Does that sound reasonable?

The suggestions I gave were mainly oriented toward the "Read the entire file into memory, modify an in-memory buffer" approach @jkugelman suggested, then you could search for "EEE" in the buffer and do the editing there. If the file you're working with is particularly large, you could just read the part after "EEE" into the buffer, do the replacing, then write it back to the file at the appropriate point, but that makes the use of the file access APIs in the standard library a little more complicated, since you would be manually reading a little at a time, then you would need to open the file for editing, and move to the right point before writing back the buffer (and reduce the file length if the replacement is smaller than the orignal). Reading the entire file into memory is somewhat easier to work with.

1 Like

I would go with approach #2 from my last post, reading and writing line-by-line in a streaming manner. Something like:

  1. Open the input file in and a temporary output file out.
  2. Loop #1: Read a line at a time until you hit EEE. Write each line to out.
  3. Loop #2: Read a line at a time until you hit the 1st f. Write each line to out.
  4. Write the first set of replacement content to out.
  5. Loop #3: Read a line at a time until you hit the 2nd f. Discard these lines.
  6. Loop #4: Read a line at a time until you hit the 3rd f. Write each line to out.
  7. Write the second set of replacement content to out.
  8. Loop #5: Read a line at a time until you hit the 4th f.

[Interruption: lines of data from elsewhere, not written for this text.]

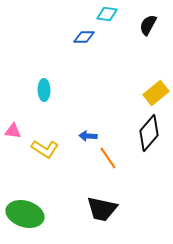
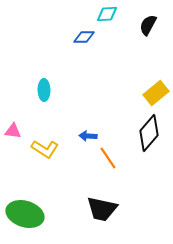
cyan diamond: rotated 10 degrees counterclockwise
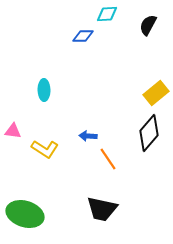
blue diamond: moved 1 px left, 1 px up
orange line: moved 1 px down
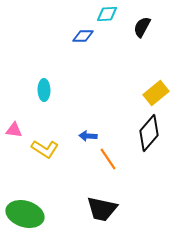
black semicircle: moved 6 px left, 2 px down
pink triangle: moved 1 px right, 1 px up
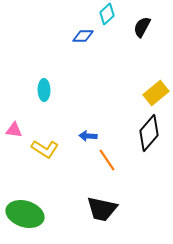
cyan diamond: rotated 40 degrees counterclockwise
orange line: moved 1 px left, 1 px down
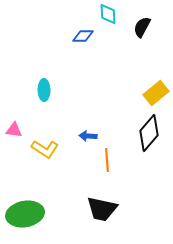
cyan diamond: moved 1 px right; rotated 50 degrees counterclockwise
orange line: rotated 30 degrees clockwise
green ellipse: rotated 27 degrees counterclockwise
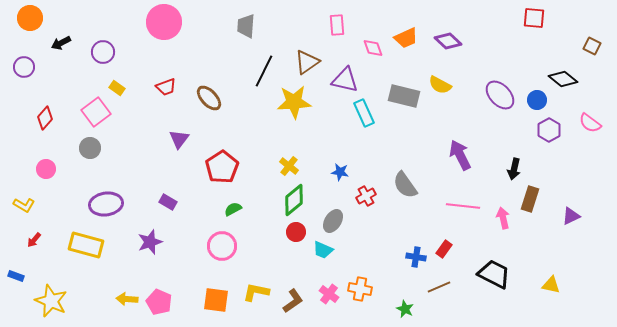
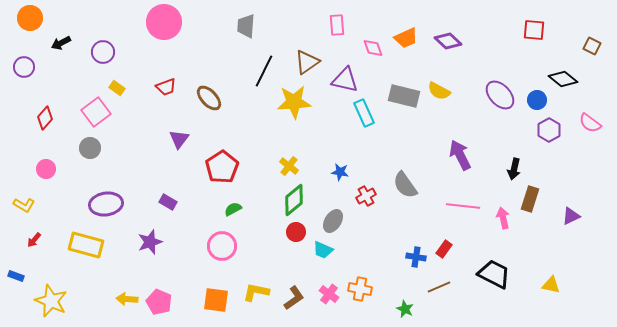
red square at (534, 18): moved 12 px down
yellow semicircle at (440, 85): moved 1 px left, 6 px down
brown L-shape at (293, 301): moved 1 px right, 3 px up
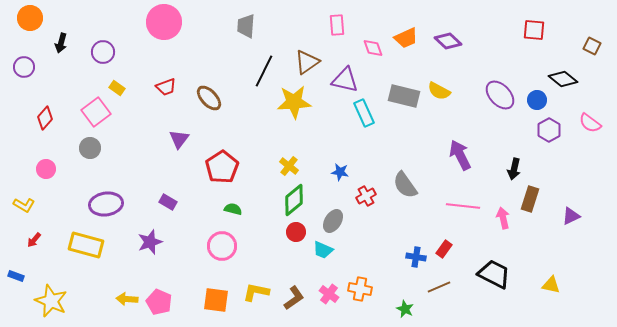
black arrow at (61, 43): rotated 48 degrees counterclockwise
green semicircle at (233, 209): rotated 42 degrees clockwise
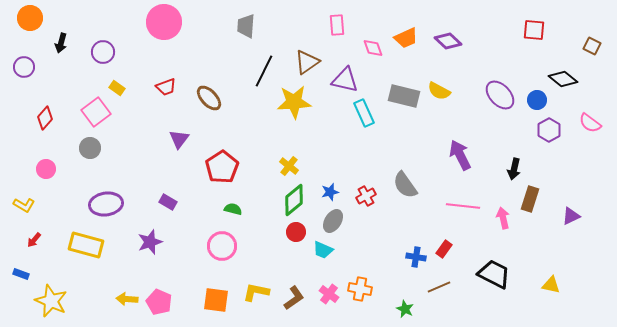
blue star at (340, 172): moved 10 px left, 20 px down; rotated 24 degrees counterclockwise
blue rectangle at (16, 276): moved 5 px right, 2 px up
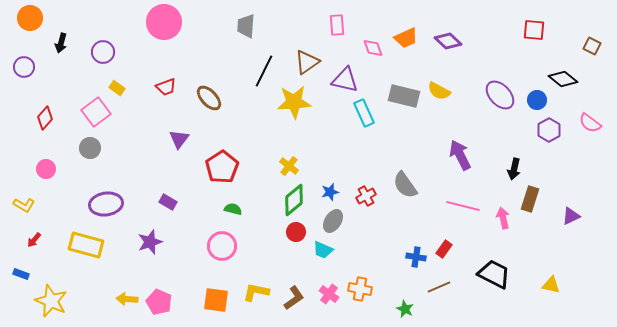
pink line at (463, 206): rotated 8 degrees clockwise
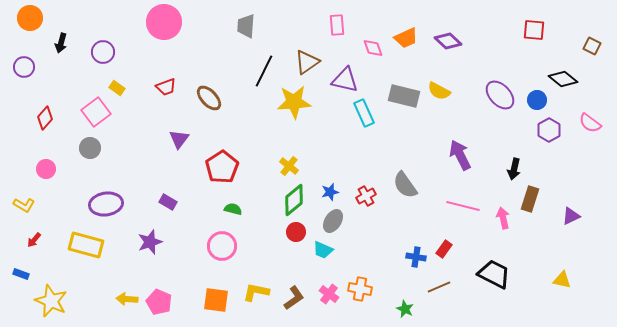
yellow triangle at (551, 285): moved 11 px right, 5 px up
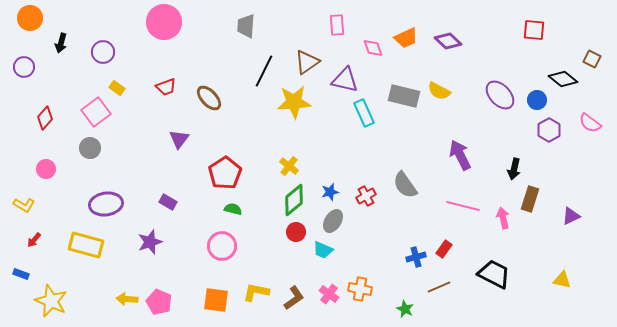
brown square at (592, 46): moved 13 px down
red pentagon at (222, 167): moved 3 px right, 6 px down
blue cross at (416, 257): rotated 24 degrees counterclockwise
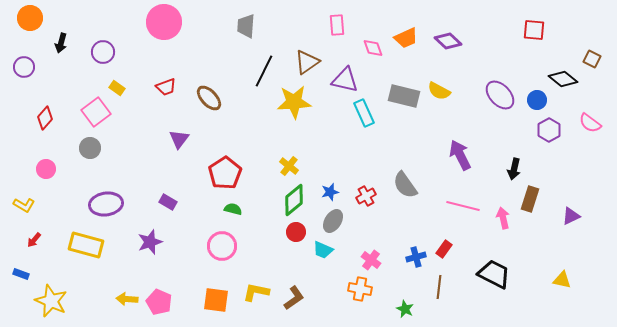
brown line at (439, 287): rotated 60 degrees counterclockwise
pink cross at (329, 294): moved 42 px right, 34 px up
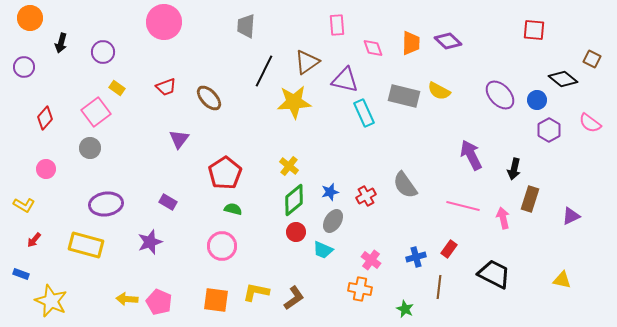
orange trapezoid at (406, 38): moved 5 px right, 5 px down; rotated 65 degrees counterclockwise
purple arrow at (460, 155): moved 11 px right
red rectangle at (444, 249): moved 5 px right
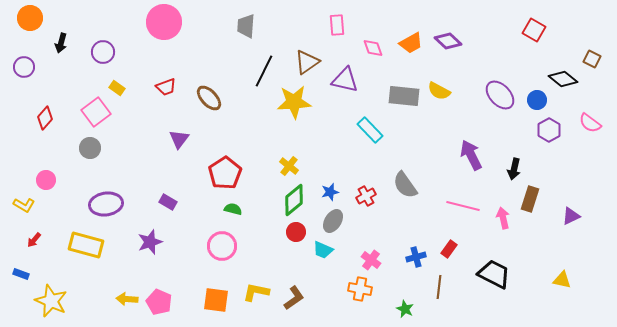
red square at (534, 30): rotated 25 degrees clockwise
orange trapezoid at (411, 43): rotated 60 degrees clockwise
gray rectangle at (404, 96): rotated 8 degrees counterclockwise
cyan rectangle at (364, 113): moved 6 px right, 17 px down; rotated 20 degrees counterclockwise
pink circle at (46, 169): moved 11 px down
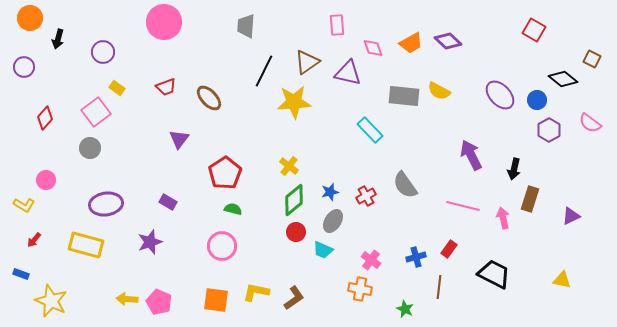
black arrow at (61, 43): moved 3 px left, 4 px up
purple triangle at (345, 80): moved 3 px right, 7 px up
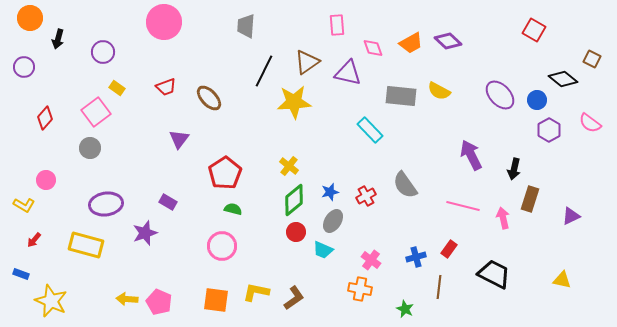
gray rectangle at (404, 96): moved 3 px left
purple star at (150, 242): moved 5 px left, 9 px up
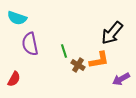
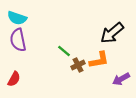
black arrow: rotated 10 degrees clockwise
purple semicircle: moved 12 px left, 4 px up
green line: rotated 32 degrees counterclockwise
brown cross: rotated 32 degrees clockwise
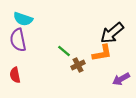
cyan semicircle: moved 6 px right, 1 px down
orange L-shape: moved 3 px right, 7 px up
red semicircle: moved 1 px right, 4 px up; rotated 140 degrees clockwise
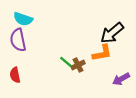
green line: moved 2 px right, 11 px down
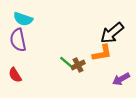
red semicircle: rotated 21 degrees counterclockwise
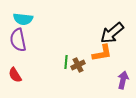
cyan semicircle: rotated 12 degrees counterclockwise
green line: rotated 56 degrees clockwise
purple arrow: moved 2 px right, 1 px down; rotated 132 degrees clockwise
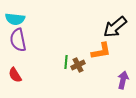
cyan semicircle: moved 8 px left
black arrow: moved 3 px right, 6 px up
orange L-shape: moved 1 px left, 2 px up
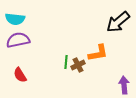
black arrow: moved 3 px right, 5 px up
purple semicircle: rotated 90 degrees clockwise
orange L-shape: moved 3 px left, 2 px down
red semicircle: moved 5 px right
purple arrow: moved 1 px right, 5 px down; rotated 18 degrees counterclockwise
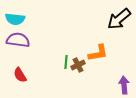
black arrow: moved 1 px right, 3 px up
purple semicircle: rotated 20 degrees clockwise
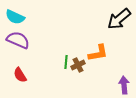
cyan semicircle: moved 2 px up; rotated 18 degrees clockwise
purple semicircle: rotated 15 degrees clockwise
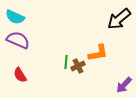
brown cross: moved 1 px down
purple arrow: rotated 132 degrees counterclockwise
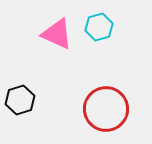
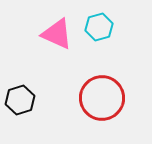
red circle: moved 4 px left, 11 px up
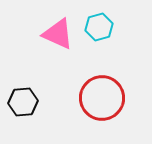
pink triangle: moved 1 px right
black hexagon: moved 3 px right, 2 px down; rotated 12 degrees clockwise
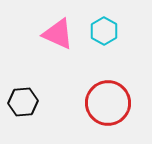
cyan hexagon: moved 5 px right, 4 px down; rotated 16 degrees counterclockwise
red circle: moved 6 px right, 5 px down
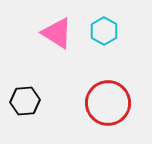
pink triangle: moved 1 px left, 1 px up; rotated 8 degrees clockwise
black hexagon: moved 2 px right, 1 px up
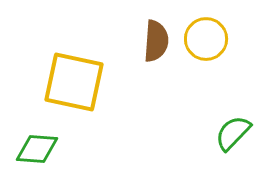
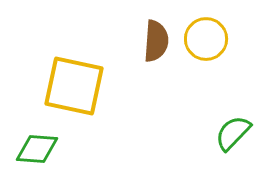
yellow square: moved 4 px down
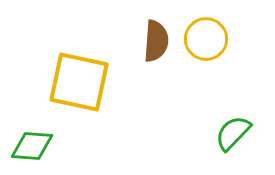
yellow square: moved 5 px right, 4 px up
green diamond: moved 5 px left, 3 px up
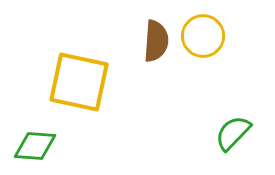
yellow circle: moved 3 px left, 3 px up
green diamond: moved 3 px right
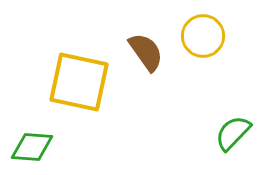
brown semicircle: moved 10 px left, 11 px down; rotated 39 degrees counterclockwise
green diamond: moved 3 px left, 1 px down
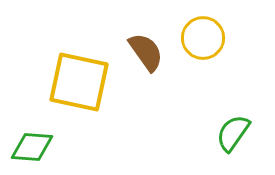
yellow circle: moved 2 px down
green semicircle: rotated 9 degrees counterclockwise
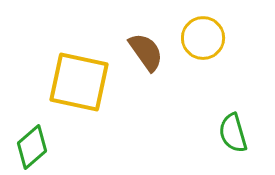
green semicircle: rotated 51 degrees counterclockwise
green diamond: rotated 45 degrees counterclockwise
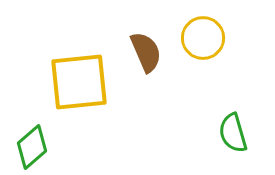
brown semicircle: rotated 12 degrees clockwise
yellow square: rotated 18 degrees counterclockwise
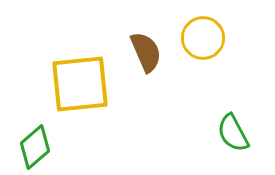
yellow square: moved 1 px right, 2 px down
green semicircle: rotated 12 degrees counterclockwise
green diamond: moved 3 px right
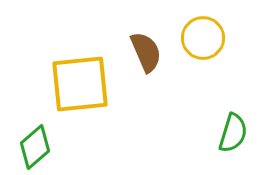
green semicircle: rotated 135 degrees counterclockwise
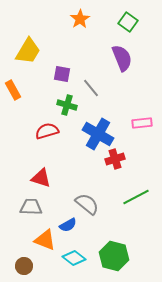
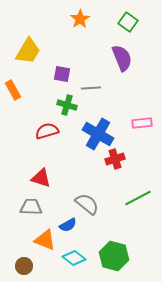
gray line: rotated 54 degrees counterclockwise
green line: moved 2 px right, 1 px down
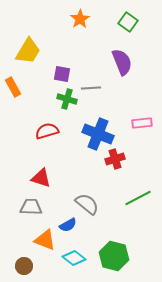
purple semicircle: moved 4 px down
orange rectangle: moved 3 px up
green cross: moved 6 px up
blue cross: rotated 8 degrees counterclockwise
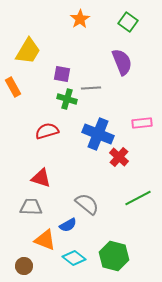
red cross: moved 4 px right, 2 px up; rotated 30 degrees counterclockwise
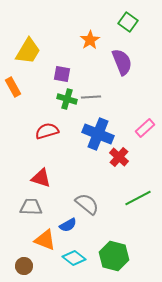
orange star: moved 10 px right, 21 px down
gray line: moved 9 px down
pink rectangle: moved 3 px right, 5 px down; rotated 36 degrees counterclockwise
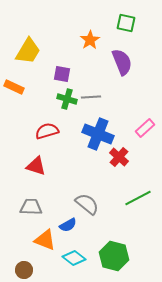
green square: moved 2 px left, 1 px down; rotated 24 degrees counterclockwise
orange rectangle: moved 1 px right; rotated 36 degrees counterclockwise
red triangle: moved 5 px left, 12 px up
brown circle: moved 4 px down
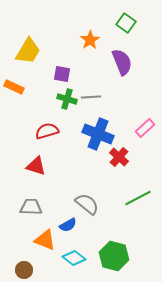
green square: rotated 24 degrees clockwise
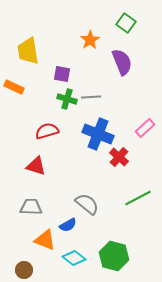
yellow trapezoid: rotated 140 degrees clockwise
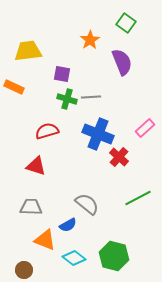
yellow trapezoid: rotated 92 degrees clockwise
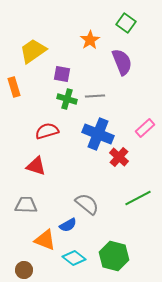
yellow trapezoid: moved 5 px right; rotated 28 degrees counterclockwise
orange rectangle: rotated 48 degrees clockwise
gray line: moved 4 px right, 1 px up
gray trapezoid: moved 5 px left, 2 px up
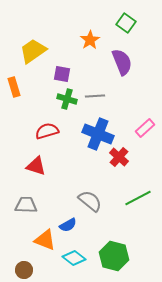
gray semicircle: moved 3 px right, 3 px up
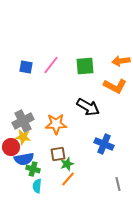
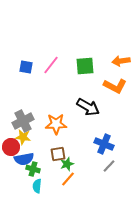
gray line: moved 9 px left, 18 px up; rotated 56 degrees clockwise
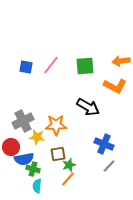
orange star: moved 1 px down
yellow star: moved 14 px right
green star: moved 2 px right, 1 px down
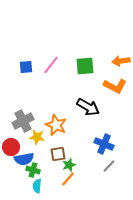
blue square: rotated 16 degrees counterclockwise
orange star: rotated 25 degrees clockwise
green cross: moved 1 px down
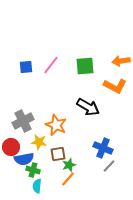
yellow star: moved 2 px right, 5 px down
blue cross: moved 1 px left, 4 px down
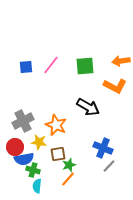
red circle: moved 4 px right
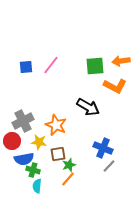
green square: moved 10 px right
red circle: moved 3 px left, 6 px up
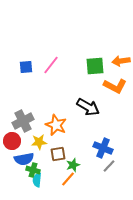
yellow star: rotated 14 degrees counterclockwise
green star: moved 4 px right
cyan semicircle: moved 6 px up
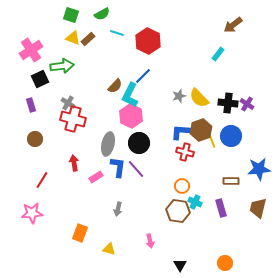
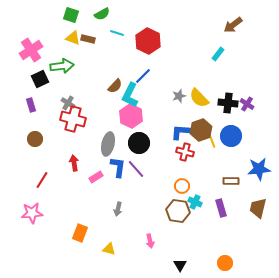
brown rectangle at (88, 39): rotated 56 degrees clockwise
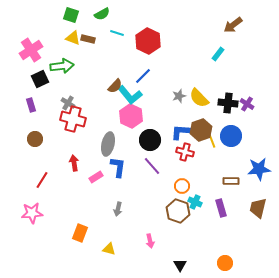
cyan L-shape at (130, 95): rotated 65 degrees counterclockwise
black circle at (139, 143): moved 11 px right, 3 px up
purple line at (136, 169): moved 16 px right, 3 px up
brown hexagon at (178, 211): rotated 10 degrees clockwise
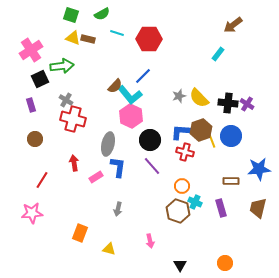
red hexagon at (148, 41): moved 1 px right, 2 px up; rotated 25 degrees counterclockwise
gray cross at (68, 103): moved 2 px left, 3 px up
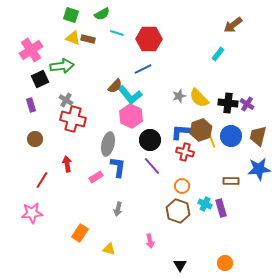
blue line at (143, 76): moved 7 px up; rotated 18 degrees clockwise
red arrow at (74, 163): moved 7 px left, 1 px down
cyan cross at (195, 202): moved 10 px right, 2 px down
brown trapezoid at (258, 208): moved 72 px up
orange rectangle at (80, 233): rotated 12 degrees clockwise
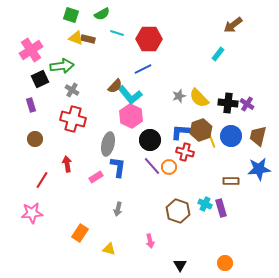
yellow triangle at (73, 38): moved 3 px right
gray cross at (66, 100): moved 6 px right, 10 px up
orange circle at (182, 186): moved 13 px left, 19 px up
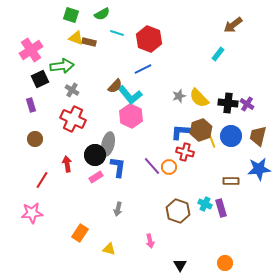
brown rectangle at (88, 39): moved 1 px right, 3 px down
red hexagon at (149, 39): rotated 20 degrees clockwise
red cross at (73, 119): rotated 10 degrees clockwise
black circle at (150, 140): moved 55 px left, 15 px down
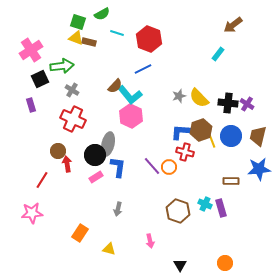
green square at (71, 15): moved 7 px right, 7 px down
brown circle at (35, 139): moved 23 px right, 12 px down
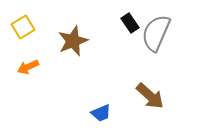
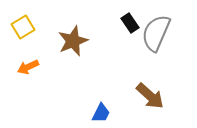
blue trapezoid: rotated 40 degrees counterclockwise
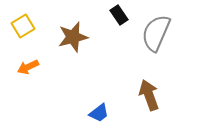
black rectangle: moved 11 px left, 8 px up
yellow square: moved 1 px up
brown star: moved 4 px up; rotated 8 degrees clockwise
brown arrow: moved 1 px left, 1 px up; rotated 152 degrees counterclockwise
blue trapezoid: moved 2 px left; rotated 25 degrees clockwise
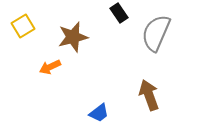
black rectangle: moved 2 px up
orange arrow: moved 22 px right
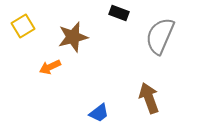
black rectangle: rotated 36 degrees counterclockwise
gray semicircle: moved 4 px right, 3 px down
brown arrow: moved 3 px down
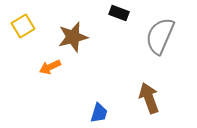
blue trapezoid: rotated 35 degrees counterclockwise
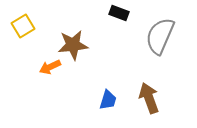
brown star: moved 8 px down; rotated 8 degrees clockwise
blue trapezoid: moved 9 px right, 13 px up
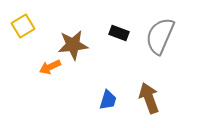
black rectangle: moved 20 px down
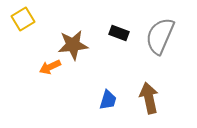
yellow square: moved 7 px up
brown arrow: rotated 8 degrees clockwise
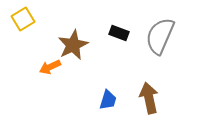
brown star: rotated 20 degrees counterclockwise
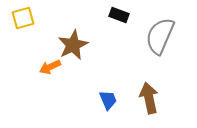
yellow square: moved 1 px up; rotated 15 degrees clockwise
black rectangle: moved 18 px up
blue trapezoid: rotated 40 degrees counterclockwise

Discard these lines.
  9. Loop #6: Read a line at a time until you hit EOF. Write each line to out.
  10. Rename out to in.

Why so many loops? It's effectively a state machine. The loops have slightly different actions based on where it's at in the input file. When it gets to the end, step #10 is where the changes are actually "committed". If it doesn't make it to step #10 then the input file is left unchanged.

I admit, this is rather longwinded compared to doing everything in memory. Still, it's a good exercise in doing things efficiently. Reading everything into a memory buffer and doing a couple of searches and replaces is easier to code up, but it'll use a lot more memory and probably do a bunch of passes over the file without you even realizing. Looping over the file by hand guarantees that everything's done in one pass and with minimal memory usage.

And hey, extract the repetitive logic into a helper function or two and the code won't even be that hard on the eyes.

3 Likes

Thanks @jameseb7 and @jkugelman - super helpful!